It is a many-sided mood, in part contradictory. After winning office in 1981, the Socialists engaged in a burst of nationalization of industry that proved disastrous; ever since, the party has followed policies so conservative that to many voters it no longer seems to stand for anything. Mitterrand, at 75 and after nearly 11 years in power, has become an august, remote figure (he is sometimes sarcastically called Dieu, or God) and has seemed at times to lose his touch in foreign affairs, to the detriment of French influence. For example, he tried to resist German unification after the Berlin Wall fell.
The extravagant unpopularity of Prime Minister Edith Cresson is harder to understand. Her acid tongue -- she called the Japanese "ants" and implied that 25% of British men were homosexual -- got her in trouble, but more recently she has been minding her manners. Nonetheless, her popularity has continued to drop, dragging down Mitterrand's with it.
Economically, the situation is mixed. France enjoys one of the highest standards of living in the world, but the latest figures on unemployment show a rise to a near record 9.9%. Austerity measures have held inflation to a remarkable 3.1%, even lower than that in Germany. But wages have risen less still, prompting protests not just by industrial workers but also by nurses, judges, social workers and other public employees, leading in turn to a feeling that public order is breaking down.
A rash of financial scandals that prompted politicians of both left and right to get together and grant amnesty to themselves went far toward convincing voters that the entire Establishment is corrupt. All this seems to point toward political paralysis and an uncertain future, during which the political establishment's attention is likely to be preoccupied by jockeying for next year's parliamentary elections.

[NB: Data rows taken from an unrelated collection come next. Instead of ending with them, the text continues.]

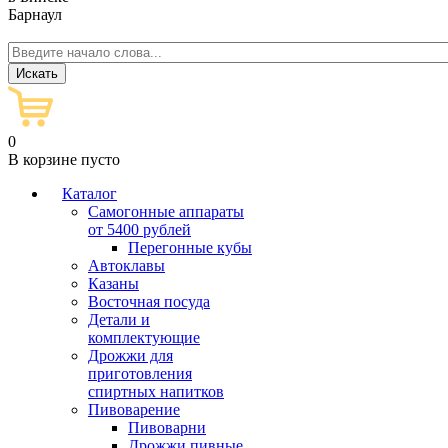
Барнаул
0
В корзине пусто
Каталог
Самогонные аппараты
от 5400 рублей
Перегонные кубы
Автоклавы
Казаны
Восточная посуда
Детали и
комплектующие
Дрожжи для
приготовления
спиртных напитков
Пивоварение
Пивоварни
Дрожжи пивные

Under present electoral procedures -- two rounds of voting that in effect squeeze out minor parties -- last week's ballot pattern would produce a heavy conservative majority. That would force Mitterrand, whose seven-year term runs until 1995, to share power with a conservative Prime Minister.
One way for the President to avoid such "cohabitation" might be to institute a system that would fill some or all seats by proportional representation. That might afford at least a thin hope of a Socialist- environmentalist coalition with enough seats to form a government.